In Israele, lo scorso gennaio, i casi tra la popolazione di età compresa tra i 0 e i 9 anni di età e tra i 10 e i 19 anni sono stati più di 50 mila, superiori ai casi registrati in ciascun mese della prima e della seconda ondata della pandemia. I ricercatori hanno ipotizzato che ciò fosse dipeso dalla diffusione della variante inglese che sembra colpire maggiormente bambini e adolescenti. Preoccupa nel Regno Unito la diffusione della cosiddetta Pims, sindrome infiammatoria multisistemica pediatrica, che sta avendo una incidenza di circa 100 bambini colpiti ogni settimana.
Questa sindrome, per quanto rara, può manifestarsi molto tempo dopo aver contratto il Covid-19 e richiede il ricovero in terapia intensiva. Con riguardo all’Italia, in una recente intervista, il dottor Andrea Campana, primario del reparto di pediatria multispecialistica dell’Ospedale Bambin Gesù di Roma, ha segnalato un aumento dei casi di sindrome infiammatoria sistemica che sono passati dai 4 casi della prima ondata a 7 dal primo settembre al 31 dicembre scorso.
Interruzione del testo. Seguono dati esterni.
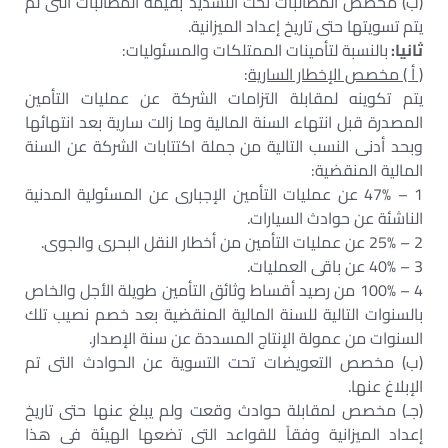
(ب‌) مخصص المطالبات تحت التسديد بقيمة المطالبات التى لم
يتم تسويتها حتى تاريخ إعداد الميزانية.
ثانيا:
بالنسبة لتأمينات الممتلكات والمسئوليات:
( أ ) مخصص الإخطار السارية
:
يتم تكوينه لمقابلة التزامات الشركة عن عمليات التأمين
المصدرة قبل انتهاء السنة المالية وما زالت سارية بعد انتهائها
وبحد أدنى النسب التالية من جملة اكتتابات الشركة عن السنة
المالية المنقضية:
1 – 47% عن عمليات التأمين الإجبارى عن المسئولية المدنية
الناشئة عن حوادث السيارات.
2 – 25% عن عمليات التأمين من أخطار النقل البحرى والجوى.
3 – 40% عن باقى العمليات.
4 – 100% من رصيد أقساط وثائق التأمين طويلة الأجل والخاص
بالسنوات التالية للسنة المالية المنقضية بعد خصم نصيب تلك
السنوات من عمولة الإنتاج المسددة عن سنة الإصدار.
(ب) مخصص التعويضات تحت التسوية عن الحوادث التى تم
الإبلاغ عنها.
(جـ) مخصص لمقابلة حوادث وقعت ولم يبلغ عنها حتى تاريخ
إعداد الميزانية وفقاً للقواعد التى تضعها الهيئة فى هذا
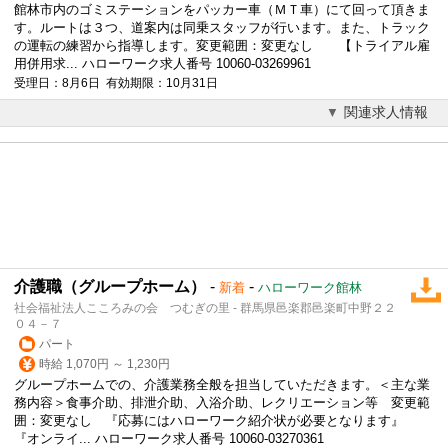
館林市内のゴミステーションをパッカー車（ＭＴ車）にて回って頂きま
す。ルートは３つ、道案内は同乗スタッフが行います。また、トラック
の運転の練習から指導します。変更範囲：変更なし 【トライアル雇
用併用求... ハローワーク求人番号 10060-03269961
受理日：8月6日 有効期限：10月31日
関連求人情報
介護職（グループホーム）
-
-
新着
ハローワーク館林
社会福祉法人こころみの会 つむぎの里 - 群馬県邑楽郡邑楽町中野２２
０４－７
パート
時給 1,070円 ～ 1,230円
グループホームでの、介護業務全般を担当していただきます。＜主な業
務内容＞食事介助、排泄介助、入浴介助、レクリエーション等 変更範
囲：変更なし 『応募にはハローワーク紹介状が必要となります』
『オンライ... ハローワーク求人番号 10060-03270361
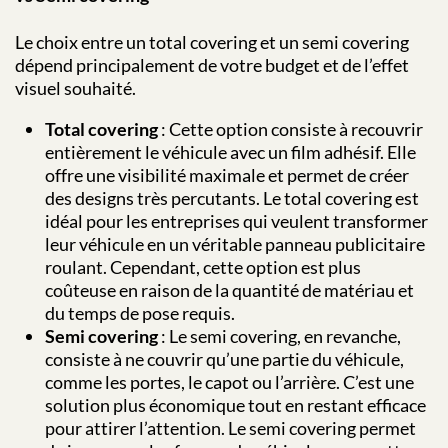
Le choix entre un total covering et un semi covering
dépend principalement de votre budget et de l’effet
visuel souhaité.
Total covering
: Cette option consiste à recouvrir
entièrement le véhicule avec un film adhésif. Elle
offre une visibilité maximale et permet de créer
des designs très percutants. Le total covering est
idéal pour les entreprises qui veulent transformer
leur véhicule en un véritable panneau publicitaire
roulant. Cependant, cette option est plus
coûteuse en raison de la quantité de matériau et
du temps de pose requis.
Semi covering
: Le semi covering, en revanche,
consiste à ne couvrir qu’une partie du véhicule,
comme les portes, le capot ou l’arrière. C’est une
solution plus économique tout en restant efficace
pour attirer l’attention. Le semi covering permet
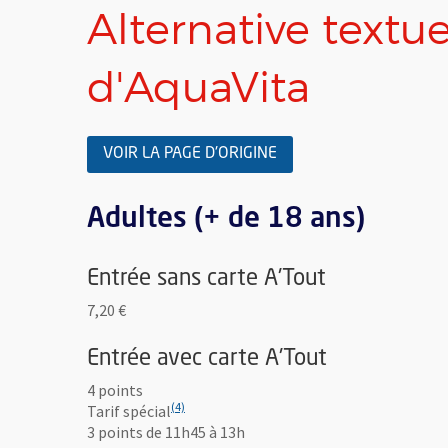
Alternative textu
d'AquaVita
VOIR LA PAGE D'ORIGINE
Adultes (+ de 18 ans)
Entrée sans carte A'Tout
7,20 €
Entrée avec carte A'Tout
4 points
(4)
(4)
Tarif spécial
3 points de 11h45 à 13h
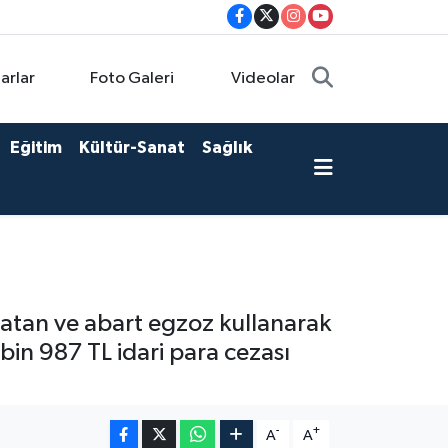
arlar
Foto Galeri
Videolar
Eğitim
Kültür-Sanat
Sağlık
atan ve abart egzoz kullanarak
in 987 TL idari para cezası
-
+
A
A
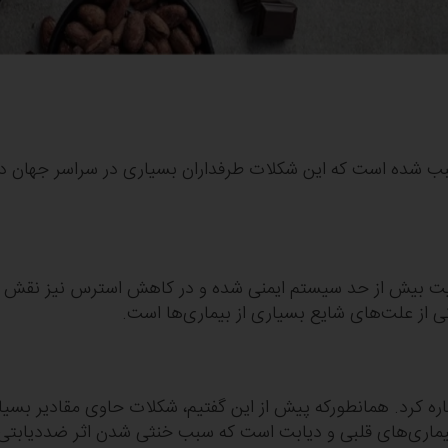
 شده است که این شکلات طرفداران بسیاری در سراسر جهان داشته
یت بیش از حد سیستم ایمنی شده و در کاهش استرس نیز نقش دار
ی از علت‌های شایع بسیاری از بیماری‌ها است.
اره کرد. همانطورکه پیش از این گفتیم، شکلات حاوی مقادیر بسی
بیماری‌های قلبی و دیابت است که سبب خنثی شدن اثر ضددیابتی خ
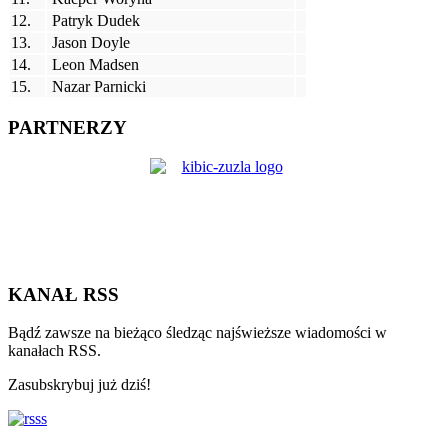
12.
Patryk Dudek
13.
Jason Doyle
14.
Leon Madsen
15.
Nazar Parnicki
PARTNERZY
KANAŁ RSS
Bądź zawsze na bieżąco śledząc najświeższe wiadomości w
kanałach RSS.
Zasubskrybuj już dziś!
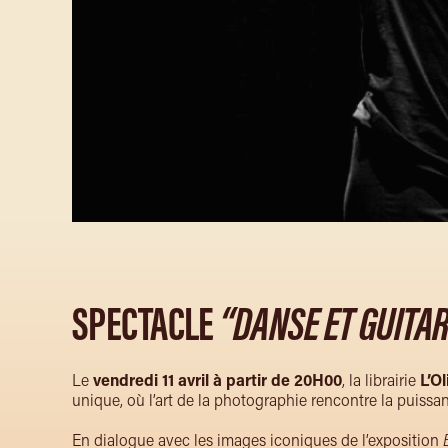
SPECTACLE
“DANSE ET GUITA
Le
vendredi 11 avril à partir de 20H00
, la librairie
L’Ol
unique, où l’art de la photographie rencontre la puissa
En dialogue avec les images iconiques de l’exposition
E se per la quasi totalità degli esperti l’infezione da Covid-19 viene superata «con sintomi lievissimi» dai bambini, i numeri sono di ben altra entità in Paesi come gli Stati Uniti che occupa il primo posto della classifica mondiale per numero d'infettati con oltre 31 milioni di casi. Qui si sono ammalati oltre 400 mila bambini e 101 hanno perso la vita. Un dramma nel dramma di una pandemia che sembra ben lontana dall’essere sconfitta.